• **AIM OF THE TASK**
Copy each line below containing "charge".
*** EXERCISE MATERIALS Section Begins ***
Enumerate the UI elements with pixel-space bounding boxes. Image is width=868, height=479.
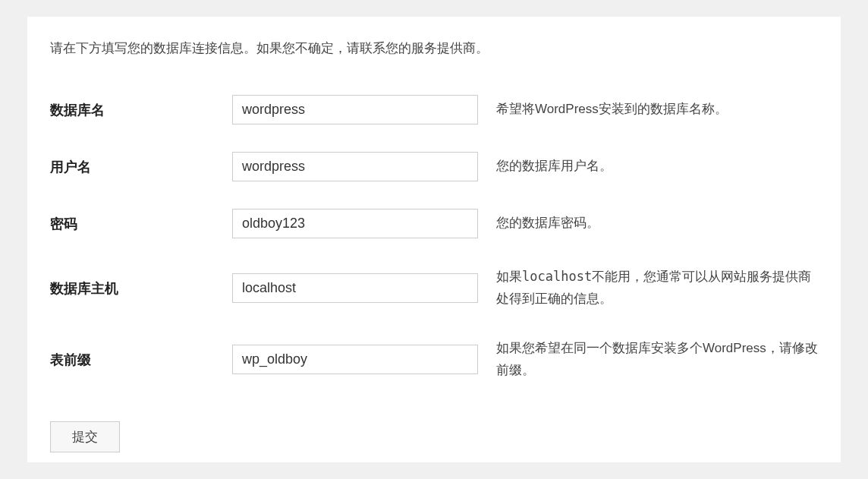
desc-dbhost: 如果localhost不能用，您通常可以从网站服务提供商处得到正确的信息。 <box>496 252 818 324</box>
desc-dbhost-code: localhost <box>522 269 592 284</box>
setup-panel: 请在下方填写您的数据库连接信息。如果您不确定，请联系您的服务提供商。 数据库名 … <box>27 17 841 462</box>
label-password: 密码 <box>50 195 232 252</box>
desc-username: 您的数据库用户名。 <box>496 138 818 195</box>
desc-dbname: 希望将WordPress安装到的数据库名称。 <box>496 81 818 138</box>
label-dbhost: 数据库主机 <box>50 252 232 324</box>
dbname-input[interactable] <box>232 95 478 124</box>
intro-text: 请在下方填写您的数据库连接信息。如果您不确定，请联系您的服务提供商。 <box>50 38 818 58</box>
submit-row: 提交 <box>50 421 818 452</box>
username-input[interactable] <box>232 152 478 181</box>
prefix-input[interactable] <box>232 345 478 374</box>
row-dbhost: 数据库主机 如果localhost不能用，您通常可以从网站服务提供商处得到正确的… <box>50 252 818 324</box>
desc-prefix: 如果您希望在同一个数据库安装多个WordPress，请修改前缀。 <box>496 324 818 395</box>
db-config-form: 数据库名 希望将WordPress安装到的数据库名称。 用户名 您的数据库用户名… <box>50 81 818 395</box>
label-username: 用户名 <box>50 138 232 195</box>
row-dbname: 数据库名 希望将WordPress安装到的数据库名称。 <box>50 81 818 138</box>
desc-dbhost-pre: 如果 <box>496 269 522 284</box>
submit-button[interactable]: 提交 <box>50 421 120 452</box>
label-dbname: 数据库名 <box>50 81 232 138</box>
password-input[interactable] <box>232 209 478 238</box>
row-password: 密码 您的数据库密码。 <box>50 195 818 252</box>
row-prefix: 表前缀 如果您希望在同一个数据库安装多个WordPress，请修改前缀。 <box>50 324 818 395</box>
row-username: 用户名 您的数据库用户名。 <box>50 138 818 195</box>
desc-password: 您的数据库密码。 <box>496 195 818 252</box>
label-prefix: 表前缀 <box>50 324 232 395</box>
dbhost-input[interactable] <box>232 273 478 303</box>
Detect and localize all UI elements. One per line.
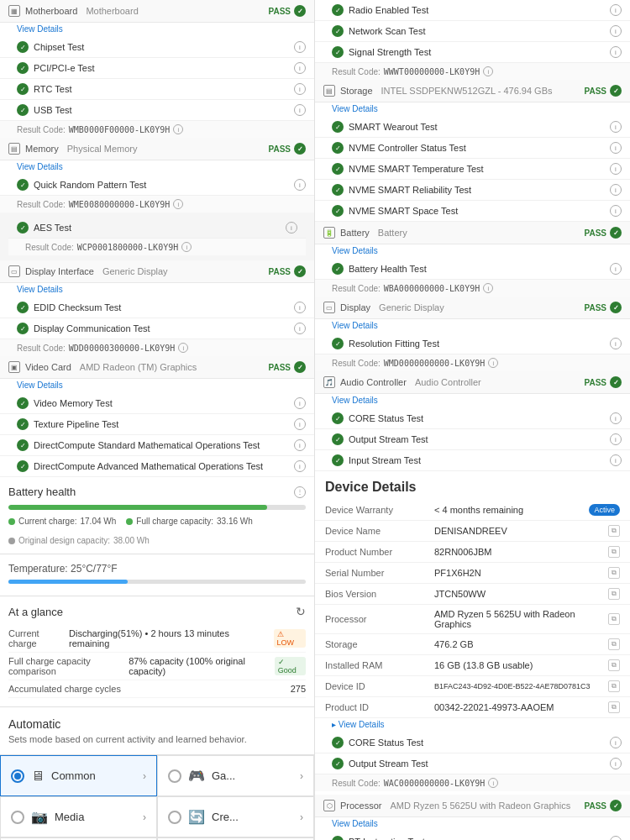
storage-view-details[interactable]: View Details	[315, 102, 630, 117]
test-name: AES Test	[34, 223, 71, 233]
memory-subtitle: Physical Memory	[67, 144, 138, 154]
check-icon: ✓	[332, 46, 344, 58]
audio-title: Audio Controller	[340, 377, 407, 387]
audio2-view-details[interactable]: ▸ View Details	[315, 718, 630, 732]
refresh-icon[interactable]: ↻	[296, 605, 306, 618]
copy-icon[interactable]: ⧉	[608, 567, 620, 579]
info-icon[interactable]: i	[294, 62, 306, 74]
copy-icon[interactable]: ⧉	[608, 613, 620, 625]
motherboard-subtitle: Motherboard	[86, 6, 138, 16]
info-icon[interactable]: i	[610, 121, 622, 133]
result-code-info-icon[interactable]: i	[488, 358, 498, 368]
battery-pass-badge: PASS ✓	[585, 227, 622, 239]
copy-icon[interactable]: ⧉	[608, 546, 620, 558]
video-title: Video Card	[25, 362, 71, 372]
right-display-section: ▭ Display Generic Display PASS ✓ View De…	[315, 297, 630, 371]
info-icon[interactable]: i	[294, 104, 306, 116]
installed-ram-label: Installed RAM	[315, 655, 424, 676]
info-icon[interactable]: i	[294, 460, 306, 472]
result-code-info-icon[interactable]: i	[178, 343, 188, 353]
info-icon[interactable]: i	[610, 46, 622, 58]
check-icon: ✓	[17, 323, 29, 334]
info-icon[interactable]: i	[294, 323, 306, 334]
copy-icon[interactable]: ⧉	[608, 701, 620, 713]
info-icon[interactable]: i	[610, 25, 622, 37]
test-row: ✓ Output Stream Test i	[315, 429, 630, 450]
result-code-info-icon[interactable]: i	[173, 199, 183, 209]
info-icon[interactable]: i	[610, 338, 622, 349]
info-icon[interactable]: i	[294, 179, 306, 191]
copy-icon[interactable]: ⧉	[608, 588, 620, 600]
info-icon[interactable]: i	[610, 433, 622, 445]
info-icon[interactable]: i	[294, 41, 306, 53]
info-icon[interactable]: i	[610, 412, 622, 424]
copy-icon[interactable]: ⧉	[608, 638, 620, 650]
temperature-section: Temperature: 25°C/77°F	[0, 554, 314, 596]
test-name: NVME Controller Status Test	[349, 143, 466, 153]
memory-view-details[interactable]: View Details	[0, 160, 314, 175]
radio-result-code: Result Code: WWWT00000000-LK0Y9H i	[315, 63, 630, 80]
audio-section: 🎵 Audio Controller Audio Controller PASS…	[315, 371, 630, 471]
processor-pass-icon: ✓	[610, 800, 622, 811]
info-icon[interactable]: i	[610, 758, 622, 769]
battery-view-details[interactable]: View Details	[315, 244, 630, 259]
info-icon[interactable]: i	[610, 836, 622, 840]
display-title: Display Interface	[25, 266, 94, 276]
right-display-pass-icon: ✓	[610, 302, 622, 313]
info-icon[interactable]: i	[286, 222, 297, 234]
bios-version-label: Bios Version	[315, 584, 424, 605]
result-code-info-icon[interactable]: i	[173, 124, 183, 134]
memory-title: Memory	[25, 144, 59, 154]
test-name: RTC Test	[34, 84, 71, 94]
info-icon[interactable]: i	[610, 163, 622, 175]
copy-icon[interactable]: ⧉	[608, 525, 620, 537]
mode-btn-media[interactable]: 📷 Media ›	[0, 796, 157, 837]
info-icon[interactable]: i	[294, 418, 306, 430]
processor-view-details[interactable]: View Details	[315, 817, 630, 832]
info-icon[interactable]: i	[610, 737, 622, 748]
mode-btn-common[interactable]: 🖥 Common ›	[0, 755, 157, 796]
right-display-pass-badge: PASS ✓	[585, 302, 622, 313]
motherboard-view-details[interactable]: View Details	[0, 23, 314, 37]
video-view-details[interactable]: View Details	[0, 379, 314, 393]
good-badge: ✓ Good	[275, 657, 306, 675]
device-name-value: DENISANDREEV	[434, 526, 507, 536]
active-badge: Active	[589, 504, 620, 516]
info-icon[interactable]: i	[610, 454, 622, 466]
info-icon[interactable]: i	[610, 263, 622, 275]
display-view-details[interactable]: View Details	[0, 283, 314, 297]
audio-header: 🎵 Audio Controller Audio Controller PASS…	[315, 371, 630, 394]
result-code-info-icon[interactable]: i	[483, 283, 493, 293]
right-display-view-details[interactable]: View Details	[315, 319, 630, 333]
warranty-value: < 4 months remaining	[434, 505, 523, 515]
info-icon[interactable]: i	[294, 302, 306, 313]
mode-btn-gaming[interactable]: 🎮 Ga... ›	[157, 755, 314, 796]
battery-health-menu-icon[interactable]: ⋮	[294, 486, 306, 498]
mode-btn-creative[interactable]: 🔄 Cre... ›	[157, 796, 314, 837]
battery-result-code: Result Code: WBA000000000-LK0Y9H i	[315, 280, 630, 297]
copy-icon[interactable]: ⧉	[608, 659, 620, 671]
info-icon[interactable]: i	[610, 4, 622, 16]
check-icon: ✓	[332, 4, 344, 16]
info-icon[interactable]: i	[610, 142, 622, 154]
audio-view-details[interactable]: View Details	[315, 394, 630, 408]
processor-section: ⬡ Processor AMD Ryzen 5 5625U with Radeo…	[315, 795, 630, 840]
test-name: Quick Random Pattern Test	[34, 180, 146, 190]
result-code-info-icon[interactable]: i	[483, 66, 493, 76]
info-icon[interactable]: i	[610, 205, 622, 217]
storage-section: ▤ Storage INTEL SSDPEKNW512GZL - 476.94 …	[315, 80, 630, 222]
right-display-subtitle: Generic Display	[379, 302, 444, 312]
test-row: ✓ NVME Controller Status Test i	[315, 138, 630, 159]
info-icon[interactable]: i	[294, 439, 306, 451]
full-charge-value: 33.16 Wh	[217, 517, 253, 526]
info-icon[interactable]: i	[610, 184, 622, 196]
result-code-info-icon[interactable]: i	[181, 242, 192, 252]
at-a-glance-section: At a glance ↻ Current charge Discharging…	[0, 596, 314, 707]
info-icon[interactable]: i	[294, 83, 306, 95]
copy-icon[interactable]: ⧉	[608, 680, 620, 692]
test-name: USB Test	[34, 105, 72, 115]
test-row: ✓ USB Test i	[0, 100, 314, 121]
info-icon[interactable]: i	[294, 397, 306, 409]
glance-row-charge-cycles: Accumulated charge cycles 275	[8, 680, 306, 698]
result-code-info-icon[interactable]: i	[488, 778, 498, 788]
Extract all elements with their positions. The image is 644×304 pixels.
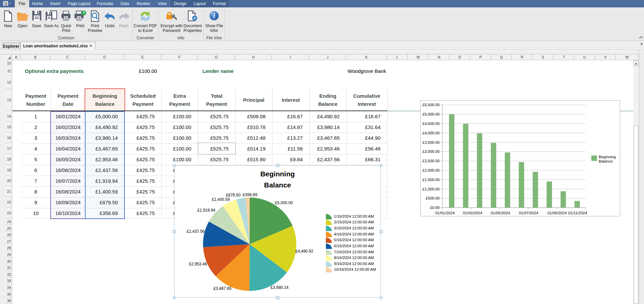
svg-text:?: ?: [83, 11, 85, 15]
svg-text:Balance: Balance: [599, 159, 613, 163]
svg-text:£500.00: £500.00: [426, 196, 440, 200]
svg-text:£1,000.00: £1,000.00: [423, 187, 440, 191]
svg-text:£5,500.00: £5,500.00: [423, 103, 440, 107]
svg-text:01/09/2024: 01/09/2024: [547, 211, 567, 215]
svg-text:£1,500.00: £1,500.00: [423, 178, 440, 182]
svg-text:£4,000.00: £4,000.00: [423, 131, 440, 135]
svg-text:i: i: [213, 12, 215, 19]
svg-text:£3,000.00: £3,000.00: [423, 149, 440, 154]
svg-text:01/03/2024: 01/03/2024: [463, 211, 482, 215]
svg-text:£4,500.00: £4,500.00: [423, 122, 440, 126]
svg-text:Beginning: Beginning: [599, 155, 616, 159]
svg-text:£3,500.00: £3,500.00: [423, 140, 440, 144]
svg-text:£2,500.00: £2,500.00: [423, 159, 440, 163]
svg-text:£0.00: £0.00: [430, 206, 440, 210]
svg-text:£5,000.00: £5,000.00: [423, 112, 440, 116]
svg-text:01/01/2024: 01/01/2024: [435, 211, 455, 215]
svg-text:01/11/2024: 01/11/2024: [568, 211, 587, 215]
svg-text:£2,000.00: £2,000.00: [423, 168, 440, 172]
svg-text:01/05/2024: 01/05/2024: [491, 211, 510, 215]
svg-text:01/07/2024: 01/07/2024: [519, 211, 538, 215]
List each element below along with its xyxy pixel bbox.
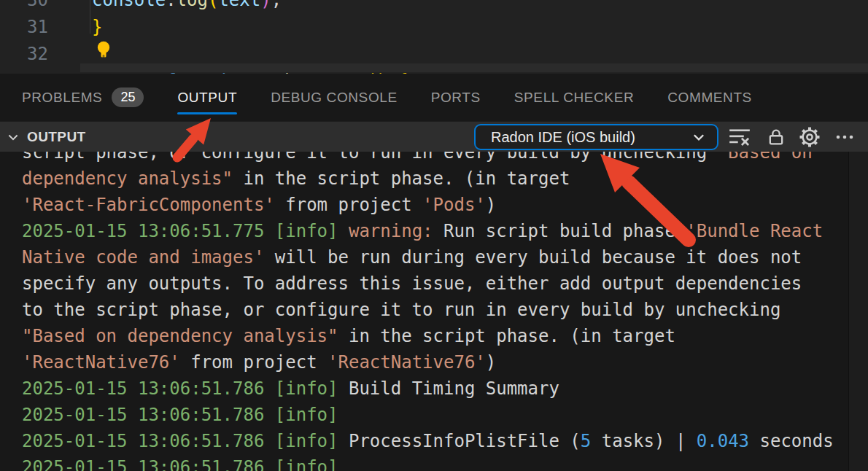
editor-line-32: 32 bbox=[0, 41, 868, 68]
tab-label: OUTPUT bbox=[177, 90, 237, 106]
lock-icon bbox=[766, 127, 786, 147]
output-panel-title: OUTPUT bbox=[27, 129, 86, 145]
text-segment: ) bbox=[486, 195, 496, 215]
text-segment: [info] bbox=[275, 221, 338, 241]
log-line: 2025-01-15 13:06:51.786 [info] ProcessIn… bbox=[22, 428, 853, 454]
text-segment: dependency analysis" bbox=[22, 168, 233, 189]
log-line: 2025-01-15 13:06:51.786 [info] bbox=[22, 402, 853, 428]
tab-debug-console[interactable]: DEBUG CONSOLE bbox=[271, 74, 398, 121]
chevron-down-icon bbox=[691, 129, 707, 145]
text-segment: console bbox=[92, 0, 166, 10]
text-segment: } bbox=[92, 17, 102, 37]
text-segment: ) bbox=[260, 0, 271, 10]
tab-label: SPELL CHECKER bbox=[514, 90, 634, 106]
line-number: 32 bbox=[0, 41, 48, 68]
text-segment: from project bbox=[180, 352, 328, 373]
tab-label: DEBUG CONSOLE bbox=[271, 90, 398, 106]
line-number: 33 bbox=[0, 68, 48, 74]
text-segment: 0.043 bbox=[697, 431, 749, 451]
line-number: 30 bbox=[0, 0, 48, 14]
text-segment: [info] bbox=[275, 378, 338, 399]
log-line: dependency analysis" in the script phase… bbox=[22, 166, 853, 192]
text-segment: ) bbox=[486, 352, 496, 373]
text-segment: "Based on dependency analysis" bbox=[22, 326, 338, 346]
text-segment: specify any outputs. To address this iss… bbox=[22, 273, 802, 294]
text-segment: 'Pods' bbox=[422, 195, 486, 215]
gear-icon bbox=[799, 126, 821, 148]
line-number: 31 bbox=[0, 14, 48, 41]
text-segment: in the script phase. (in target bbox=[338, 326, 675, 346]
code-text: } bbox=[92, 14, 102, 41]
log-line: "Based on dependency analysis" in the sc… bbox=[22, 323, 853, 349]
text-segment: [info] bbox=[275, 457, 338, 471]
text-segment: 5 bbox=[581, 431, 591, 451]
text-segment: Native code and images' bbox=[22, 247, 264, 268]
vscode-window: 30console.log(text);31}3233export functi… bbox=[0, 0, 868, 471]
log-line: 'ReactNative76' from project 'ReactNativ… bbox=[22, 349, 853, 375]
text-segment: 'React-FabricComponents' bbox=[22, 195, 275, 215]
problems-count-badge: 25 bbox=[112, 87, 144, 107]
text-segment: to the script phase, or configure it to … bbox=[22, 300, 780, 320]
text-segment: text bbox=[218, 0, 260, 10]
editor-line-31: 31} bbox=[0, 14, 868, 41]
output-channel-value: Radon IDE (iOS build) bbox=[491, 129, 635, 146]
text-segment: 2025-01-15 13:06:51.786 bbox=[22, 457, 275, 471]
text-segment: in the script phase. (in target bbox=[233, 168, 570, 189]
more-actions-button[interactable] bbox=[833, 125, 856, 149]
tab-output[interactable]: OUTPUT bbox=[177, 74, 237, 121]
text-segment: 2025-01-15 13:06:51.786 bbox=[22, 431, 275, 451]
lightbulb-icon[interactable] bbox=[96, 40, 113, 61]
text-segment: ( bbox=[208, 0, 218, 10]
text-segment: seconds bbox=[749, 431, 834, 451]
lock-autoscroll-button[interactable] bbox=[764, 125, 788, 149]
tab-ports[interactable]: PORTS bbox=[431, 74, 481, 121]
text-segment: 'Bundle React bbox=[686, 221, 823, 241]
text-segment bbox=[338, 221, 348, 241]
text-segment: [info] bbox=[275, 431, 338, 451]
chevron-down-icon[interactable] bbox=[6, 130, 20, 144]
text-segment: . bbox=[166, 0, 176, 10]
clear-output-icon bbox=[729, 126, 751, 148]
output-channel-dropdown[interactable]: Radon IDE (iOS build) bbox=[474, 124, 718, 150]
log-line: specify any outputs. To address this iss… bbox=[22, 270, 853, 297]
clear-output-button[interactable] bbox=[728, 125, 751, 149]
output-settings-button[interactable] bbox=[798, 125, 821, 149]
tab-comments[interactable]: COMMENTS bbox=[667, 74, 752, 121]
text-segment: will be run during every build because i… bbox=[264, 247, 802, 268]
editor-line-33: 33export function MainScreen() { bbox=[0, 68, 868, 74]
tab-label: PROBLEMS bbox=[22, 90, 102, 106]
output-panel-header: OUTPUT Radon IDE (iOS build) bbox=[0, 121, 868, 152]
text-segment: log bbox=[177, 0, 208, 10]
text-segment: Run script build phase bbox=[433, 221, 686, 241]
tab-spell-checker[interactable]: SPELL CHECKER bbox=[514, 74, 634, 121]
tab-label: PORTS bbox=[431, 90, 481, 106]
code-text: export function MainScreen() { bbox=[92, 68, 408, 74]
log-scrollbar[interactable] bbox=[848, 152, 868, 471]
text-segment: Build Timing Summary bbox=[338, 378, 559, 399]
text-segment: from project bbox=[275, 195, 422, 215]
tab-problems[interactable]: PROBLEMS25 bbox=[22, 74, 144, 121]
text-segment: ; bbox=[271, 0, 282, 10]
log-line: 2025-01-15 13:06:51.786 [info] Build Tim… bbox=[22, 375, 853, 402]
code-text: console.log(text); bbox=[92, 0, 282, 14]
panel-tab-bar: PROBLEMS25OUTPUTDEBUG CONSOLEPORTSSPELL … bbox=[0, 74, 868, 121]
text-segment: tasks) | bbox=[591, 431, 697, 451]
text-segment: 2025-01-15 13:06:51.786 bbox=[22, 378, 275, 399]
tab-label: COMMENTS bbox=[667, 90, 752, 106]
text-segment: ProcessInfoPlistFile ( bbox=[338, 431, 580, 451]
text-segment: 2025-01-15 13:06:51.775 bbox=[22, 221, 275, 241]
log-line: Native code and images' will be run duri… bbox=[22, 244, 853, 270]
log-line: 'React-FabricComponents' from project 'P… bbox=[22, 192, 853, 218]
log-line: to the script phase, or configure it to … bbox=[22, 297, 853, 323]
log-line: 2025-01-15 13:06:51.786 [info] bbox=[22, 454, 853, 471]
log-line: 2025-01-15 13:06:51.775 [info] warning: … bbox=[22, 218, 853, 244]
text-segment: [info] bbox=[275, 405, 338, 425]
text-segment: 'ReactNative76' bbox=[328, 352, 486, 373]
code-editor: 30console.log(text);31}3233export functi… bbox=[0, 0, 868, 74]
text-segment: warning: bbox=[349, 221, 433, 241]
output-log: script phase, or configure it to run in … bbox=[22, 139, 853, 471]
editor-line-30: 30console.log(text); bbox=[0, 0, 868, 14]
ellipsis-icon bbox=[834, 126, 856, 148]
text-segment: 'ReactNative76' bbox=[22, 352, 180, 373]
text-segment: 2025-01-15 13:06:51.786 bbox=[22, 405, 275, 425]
*** EXERCISE MATERIALS Section Ends ***
• **WORKED SOLUTION**
full-charge-value: 33.16 Wh	[217, 517, 253, 526]
at-a-glance-section: At a glance ↻ Current charge Discharging…	[0, 596, 314, 707]
glance-row-charge-cycles: Accumulated charge cycles 275	[8, 680, 306, 698]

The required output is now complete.